Practical information - GLOBIO4/GlobioModelPublic GitHub Wiki
Coordinate reference system
For all calculations the WGS84 coordinate reference system is used.
Geographic extent and cellsize
GLOBIO 4 uses different kind of input raster datasets to calculate the final raster results and the raster datasets are combined on cell base. To combine these rasters the raster cells need to be aligned and have the same size and the raster should have the same size, i.e. the same number of rows and columns.
When input rasters are used with different extents or cellsizes GLOBIO resamples and/or resizes the datasets. At this moment resampling is limited. Resampling is only possible when the new cellsize is a multiple of the original cellsize.
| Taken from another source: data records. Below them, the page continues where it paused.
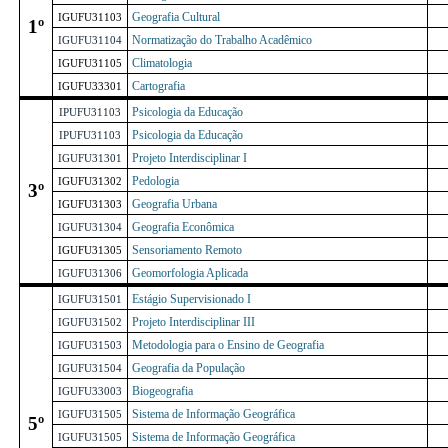
Geografia Cultural
IGUFU31103
1º
Normatização do Trabalho Acadêmico
IGUFU31104
Climatologia
IGUFU31105
Cartografia
IGUFU33301
Psicologia da Educação
IPUFU31103
Psicologia da Educação
IPUFU31103
Projeto Interdisciplinar I
IGUFU31301
Pedologia
IGUFU31302
3º
Geografia Urbana
IGUFU31303
Geografia Econômica
IGUFU31304
Sensoriamento Remoto
IGUFU31305
Geomorfologia Aplicada
IGUFU31306
Estágio Supervisionado I
IGUFU31501
Projeto Interdisciplinar III
IGUFU31502
Metodologia para o Ensino de Geografia
IGUFU31503
Geografia da População
IGUFU31504
Biogeografia
IGUFU33003
Sistema de Informação Geográfica
IGUFU31505
5º
Sistema de Informação Geográfica
IGUFU31505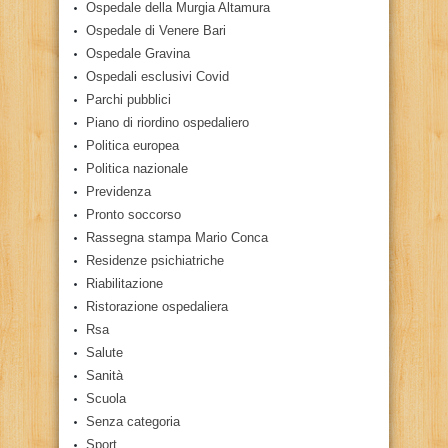
Ospedale della Murgia Altamura
Ospedale di Venere Bari
Ospedale Gravina
Ospedali esclusivi Covid
Parchi pubblici
Piano di riordino ospedaliero
Politica europea
Politica nazionale
Previdenza
Pronto soccorso
Rassegna stampa Mario Conca
Residenze psichiatriche
Riabilitazione
Ristorazione ospedaliera
Rsa
Salute
Sanità
Scuola
Senza categoria
Sport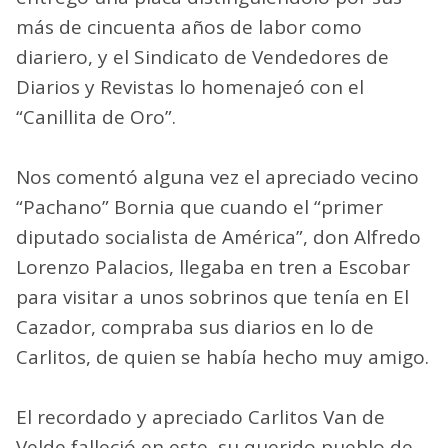
más de cincuenta años de labor como
diariero, y el Sindicato de Vendedores de
Diarios y Revistas lo homenajeó con el
“Canillita de Oro”.
Nos comentó alguna vez el apreciado vecino
“Pachano” Bornia que cuando el “primer
diputado socialista de América”, don Alfredo
Lorenzo Palacios, llegaba en tren a Escobar
para visitar a unos sobrinos que tenía en El
Cazador, compraba sus diarios en lo de
Carlitos, de quien se había hecho muy amigo.
El recordado y apreciado Carlitos Van de
Velde falleció en este, su querido pueblo de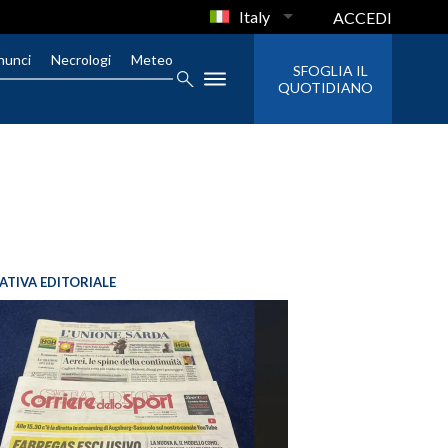
Italy
ACCEDI
nunci
Necrologi
Meteo
SFOGLIA IL
QUOTIDIANO
IATIVA EDITORIALE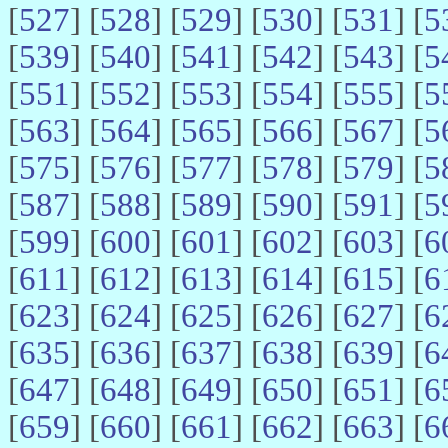
[
527
] [
528
] [
529
] [
530
] [
531
] [
5
[
539
] [
540
] [
541
] [
542
] [
543
] [
5
[
551
] [
552
] [
553
] [
554
] [
555
] [
5
[
563
] [
564
] [
565
] [
566
] [
567
] [
5
[
575
] [
576
] [
577
] [
578
] [
579
] [
5
[
587
] [
588
] [
589
] [
590
] [
591
] [
5
[
599
] [
600
] [
601
] [
602
] [
603
] [
6
[
611
] [
612
] [
613
] [
614
] [
615
] [
6
[
623
] [
624
] [
625
] [
626
] [
627
] [
6
[
635
] [
636
] [
637
] [
638
] [
639
] [
6
[
647
] [
648
] [
649
] [
650
] [
651
] [
6
[
659
] [
660
] [
661
] [
662
] [
663
] [
6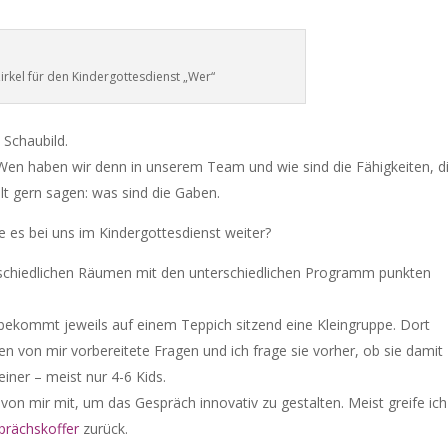
irkel für den Kindergottesdienst „Wer“
 Schaubild.
 Wen haben wir denn in unserem Team und wie sind die Fähigkeiten, d
elt gern sagen: was sind die Gaben.
e es bei uns im Kindergottesdienst weiter?
rschiedlichen Räumen mit den unterschiedlichen Programm punkten
bekommt jeweils auf einem Teppich sitzend eine Kleingruppe. Dort
 von mir vorbereitete Fragen und ich frage sie vorher, ob sie damit
iner – meist nur 4-6 Kids.
on mir mit, um das Gespräch innovativ zu gestalten. Meist greife ich
prächskoffer
zurück.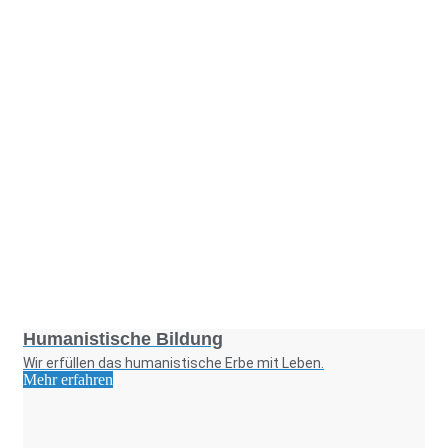
Foto: SchM
Humanistische Bildung
Wir erfüllen das humanistische Erbe mit Leben.
Mehr erfahren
Resampling and resizing takes time, so to reduce computation time it is recommended to use as much as possible input data with the same cellsize and geographical extent.
In GLOBIO 4 computations are done with the following default geographic extents:
Name Extent (minx, miny, maxx, maxy) in degrees
-------- ------------------------------------------
world -180, -90, 180, 90
wrld -180, -90, 180, 90
europe -25, 33, 45, 72
eu -25, 33, 45, 72
nl 3, 50, 8, 54
The following cellsizes are defined:
Name Cellsize in degrees
------- -------------------
10deg 10
1deg 1
30min 0.5
5min 0.0833333333333
30sec 0.00833333333333
10sec 0.00277777777778
These defaults are defined in the GLOBIO configuration file and their name can be a constant in configuration scripts. If needed these default values can be changed by modifying the GLOBIO configuration.
Numbers and decimal points
In configuration files always use a "." as decimal separator for floating point values. Do not use another regional defined decimal separator like ",".
In data files and lookup files both a "." and a "," can be used. They will be converted to the proper internal used separator.
Using lookup files
In previous versions of GLOBIO many relationships between data classes (landuse, biomes, etc.) and corresponding properties (MSA, MSA loss, etc.) or reclassifications (land-use to natural land-use) were hard coded in the source code. Using different relationships or reclassifications was rather complicated and time consuming.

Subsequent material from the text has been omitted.